Improving precision error in model parallel setting

Code:

model0 = nn.Linear(10, 10)
model1 = nn.Linear(10, 10)
model2 = nn.Linear(10, 10)
model3 = nn.Linear(10, 10)
input = torch.rand(128 ,10)
output = model3(model2(model1(model0(input))))
model0.to('cuda:0')
model1.to('cuda:1')
model2.to('cuda:2')
model3.to('cuda:3')
pred = model3(model2(model1(model0(input.to('cuda:0')).to('cuda:1')).to('cuda:2')).to('cuda:3')).cpu()
assert torch.allclose(output, pred) # Return False

How to fix this test? The maximum difference between output and pred is just 6.3330e-08 so that the implementation is not wrong but some system issue, I think.
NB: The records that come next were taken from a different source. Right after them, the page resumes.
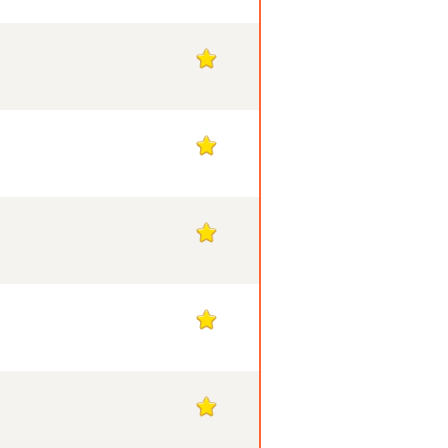
1
1
1
1
1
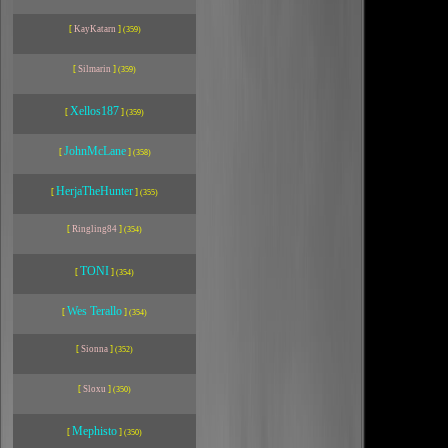
[
KayKatarn
]
(359)
[
Silmarin
]
(359)
Xellos187
[
]
(359)
JohnMcLane
[
]
(358)
HerjaTheHunter
[
]
(355)
[
Ringling84
]
(354)
TONI
[
]
(354)
Wes Terallo
[
]
(354)
[
Sionna
]
(352)
[
Sloxu
]
(350)
Mephisto
[
]
(350)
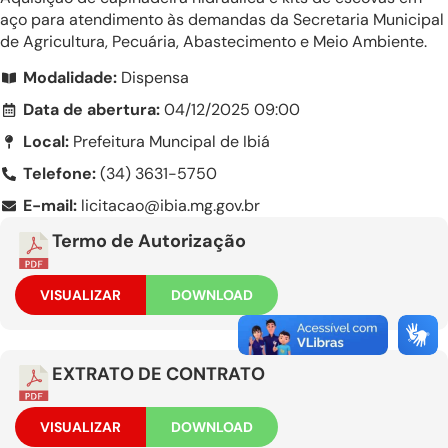
aço para atendimento às demandas da Secretaria Municipal
de Agricultura, Pecuária, Abastecimento e Meio Ambiente.
Modalidade:
Dispensa
Data de abertura:
04/12/2025 09:00
Local:
Prefeitura Muncipal de Ibiá
Telefone:
(34) 3631-5750
E-mail:
licitacao@ibia.mg.gov.br
Termo de Autorização
VISUALIZAR
DOWNLOAD
EXTRATO DE CONTRATO
VISUALIZAR
DOWNLOAD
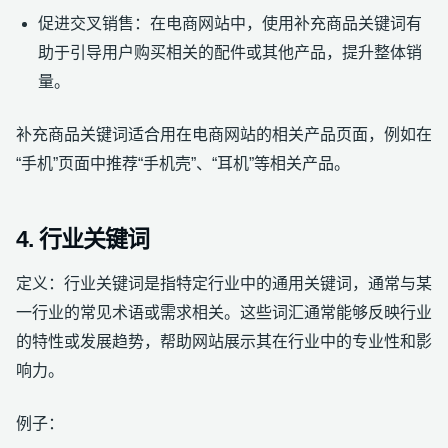
促进交叉销售：在电商网站中，使用补充商品关键词有
助于引导用户购买相关的配件或其他产品，提升整体销
量。
补充商品关键词适合用在电商网站的相关产品页面，例如在
“手机”页面中推荐“手机壳”、“耳机”等相关产品。
4. 行业关键词
定义：行业关键词是指特定行业中的通用关键词，通常与某
一行业的常见术语或需求相关。这些词汇通常能够反映行业
的特性或发展趋势，帮助网站展示其在行业中的专业性和影
响力。
例子：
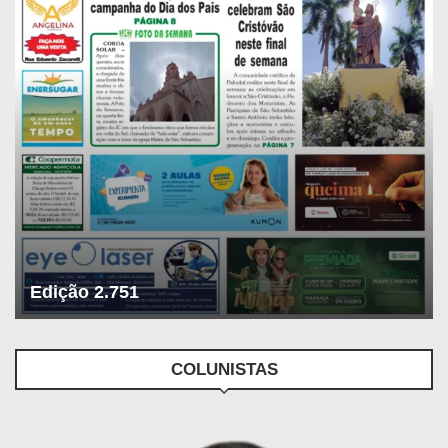
Edição 2.751
COLUNISTAS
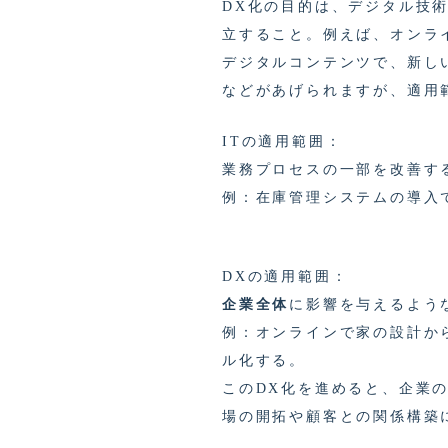
DX化の目的は、デジタル技
立すること。例えば、オンライ
デジタルコンテンツで、新し
などがあげられますが、適用
ITの適用範囲：
業務プロセスの一部を改善す
例：在庫管理システムの導入
DXの適用範囲：
企業全体
に影響を与えるよう
例：オンラインで家の設計か
ル化する。
このDX化を進めると、企業
場の開拓や顧客との関係構築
Is there any possible option to make this thing right?

I don’t want to lose precision accuracy so that adding atoi=1e-7 to torch.allclose is not I want.

Thanks,

This small difference is most likely a result of the limited floating point precision, which can be seen e.g. by changing the order of operations:

x = torch.randn(10, 10, 10)
sum1 = x.sum()
sum2 = x.sum(0).sum(0).sum(0)

print(sum1 - sum2)
> tensor(-3.8147e-06)

Avoiding these differences is especially hard (or impossible) using different hardware.
What is your current setup, i.e. which GPUs are you using?
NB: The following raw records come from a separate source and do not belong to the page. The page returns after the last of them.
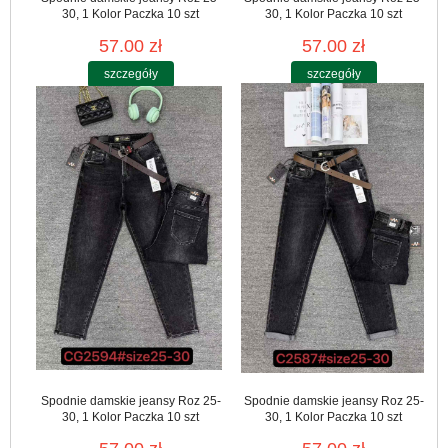
30, 1 Kolor Paczka 10 szt
30, 1 Kolor Paczka 10 szt
57.00 zł
57.00 zł
szczegóły
szczegóły
Spodnie damskie jeansy Roz 25-
Spodnie damskie jeansy Roz 25-
30, 1 Kolor Paczka 10 szt
30, 1 Kolor Paczka 10 szt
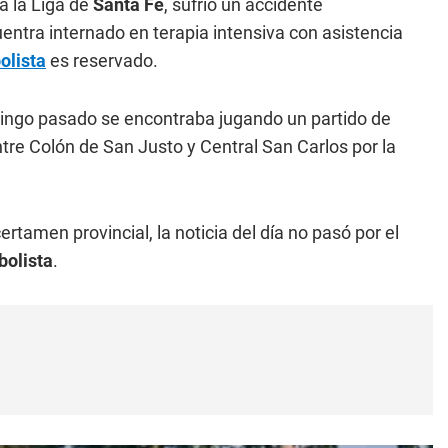
a la Liga de
Santa Fe
, sufrió un accidente
entra internado en terapia intensiva con asistencia
olista
es reservado.
ingo pasado se encontraba jugando un partido de
ntre Colón de San Justo y Central San Carlos por la
ertamen provincial, la noticia del día no pasó por el
bolista
.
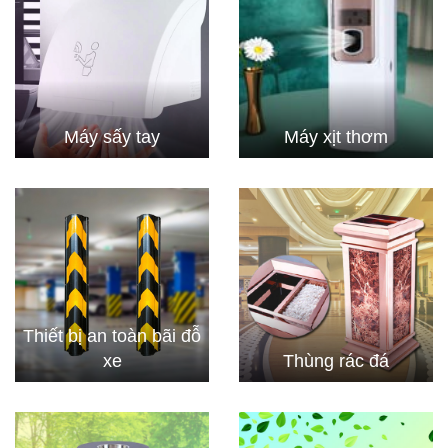
Máy sấy tay
Máy xịt thơm
Thiết bị an toàn bãi đỗ
xe
Thùng rác đá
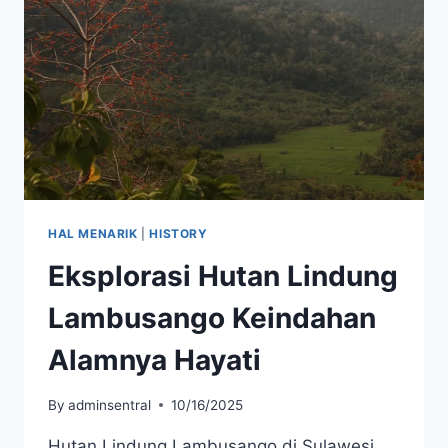
HAL MENARIK
|
HISTORY
Eksplorasi Hutan Lindung
Lambusango Keindahan
Alamnya Hayati
By
adminsentral
10/16/2025
Hutan Lindung Lambusango di Sulawesi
Wow… your testcase makes me creepy…
Thanks, though. I’m using 4 Titan Xp and I just increase the atol to 1e-7 to make my testcase work.
Is there any technical paper that the cascaded precision error incurs the performance degeneration in machine learning?

Not that I’m aware of and usually you should consider in your calculations the limited floating point precision. I.e. if you current use case needs more precision, you would have to use float64, which increases the precision (but is still limited).

1 Like